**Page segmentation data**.
---*---
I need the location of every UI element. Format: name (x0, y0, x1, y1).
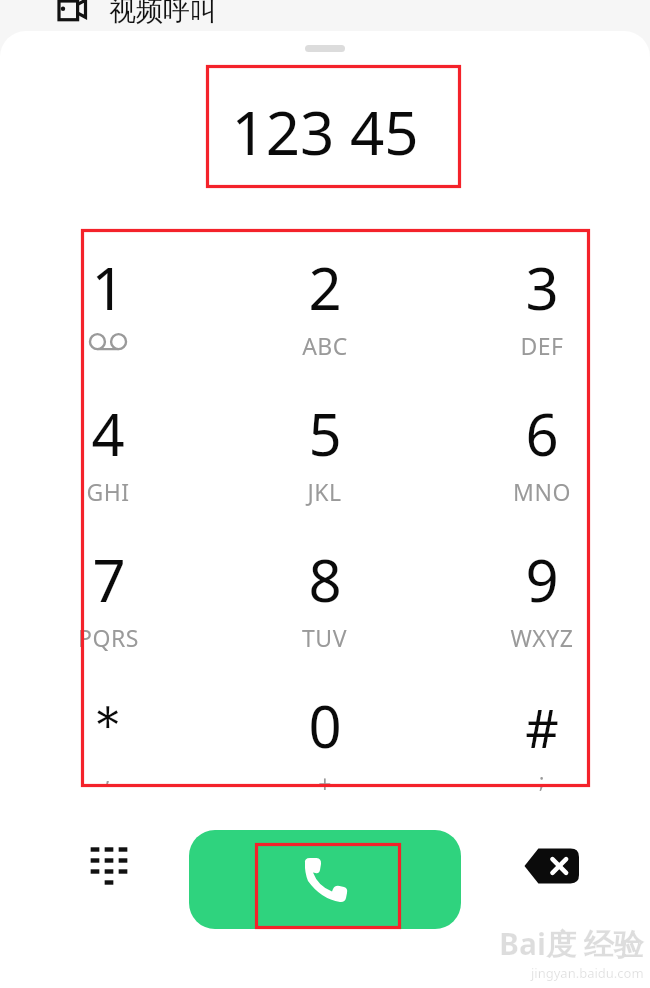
button[interactable]: 视频呼叫 (55, 0, 219, 25)
staticText: 123 45 (231, 91, 419, 173)
staticText: ; (539, 767, 545, 794)
button[interactable]: Keypad (80, 837, 138, 895)
staticText: 0 (308, 686, 342, 765)
staticText: DEF (520, 330, 564, 361)
staticText: GHI (86, 476, 130, 507)
button[interactable]: 9 (433, 526, 650, 672)
staticText: WXYZ (510, 622, 574, 653)
staticText: 3 (525, 248, 559, 327)
button[interactable]: 6 (433, 380, 650, 526)
button[interactable]: 4 (0, 380, 216, 526)
staticText: 4 (91, 394, 125, 473)
button[interactable]: 3 (433, 234, 650, 380)
button[interactable]: 2 (216, 234, 433, 380)
button[interactable]: 8 (216, 526, 433, 672)
staticText: JKL (307, 476, 342, 507)
staticText: # (525, 692, 559, 763)
staticText: 1 (91, 248, 125, 327)
button[interactable]: # (433, 672, 650, 818)
button[interactable]: 1 (0, 234, 216, 380)
button[interactable]: Backspace (518, 840, 582, 892)
staticText: 视频呼叫 (109, 0, 217, 25)
staticText: 8 (308, 540, 342, 619)
staticText: , (105, 762, 111, 789)
staticText: 2 (308, 248, 342, 327)
staticText: 7 (92, 540, 126, 619)
button[interactable]: 7 (0, 526, 216, 672)
staticText: ＊ (82, 692, 134, 758)
staticText: + (318, 768, 332, 799)
staticText: jingyan.baidu.com (531, 964, 644, 982)
button[interactable]: Call (189, 830, 461, 929)
staticText: ABC (302, 330, 348, 361)
staticText: 5 (308, 394, 342, 473)
staticText: 6 (525, 394, 559, 473)
staticText: Bai度 经验 (499, 923, 644, 964)
button[interactable]: 0 (216, 672, 433, 818)
staticText: PQRS (78, 622, 139, 653)
staticText: 9 (525, 540, 559, 619)
staticText: TUV (302, 622, 347, 653)
button[interactable]: ＊ (0, 672, 216, 818)
staticText: MNO (513, 476, 571, 507)
button[interactable]: 5 (216, 380, 433, 526)
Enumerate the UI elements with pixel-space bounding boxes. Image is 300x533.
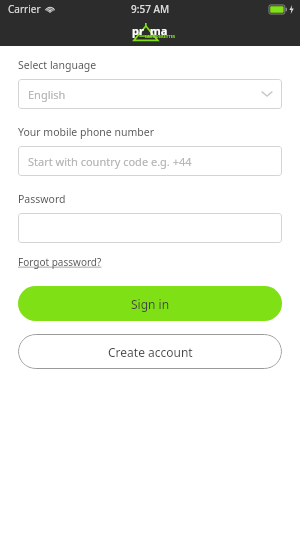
staticText: Sign in [131,296,170,312]
staticText: ma [150,23,168,38]
staticText: LAUNDERETTES [145,34,176,39]
button[interactable]: Create account [18,334,282,369]
button[interactable]: Forgot password? [18,255,102,269]
button[interactable]: English [18,79,282,109]
staticText: Forgot password? [18,255,102,269]
staticText: Password [18,192,66,206]
staticText: Your mobile phone number [18,125,154,139]
staticText: English [28,87,66,102]
button[interactable]: Start with country code e.g. +44 [18,146,282,176]
staticText: Select language [18,58,97,72]
staticText: pr [132,23,144,38]
staticText: Start with country code e.g. +44 [28,154,192,169]
staticText: Carrier [8,2,41,16]
staticText: Create account [108,344,193,360]
button[interactable]: Sign in [18,286,282,321]
button[interactable] [18,213,282,243]
staticText: 9:57 AM [131,2,170,16]
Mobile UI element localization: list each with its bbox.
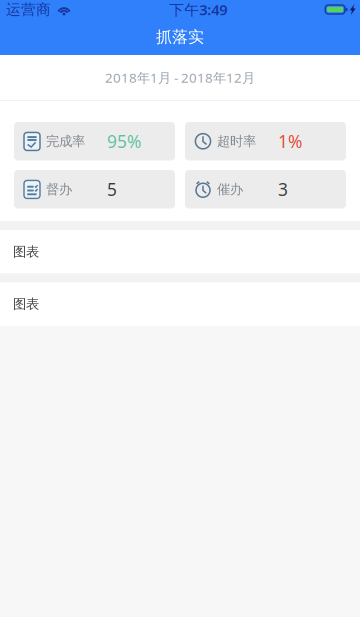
---*---
**Exercise goal**.
Report the number of lines in the records above that include "code", leaving out any other words.

**Exercise result**.
2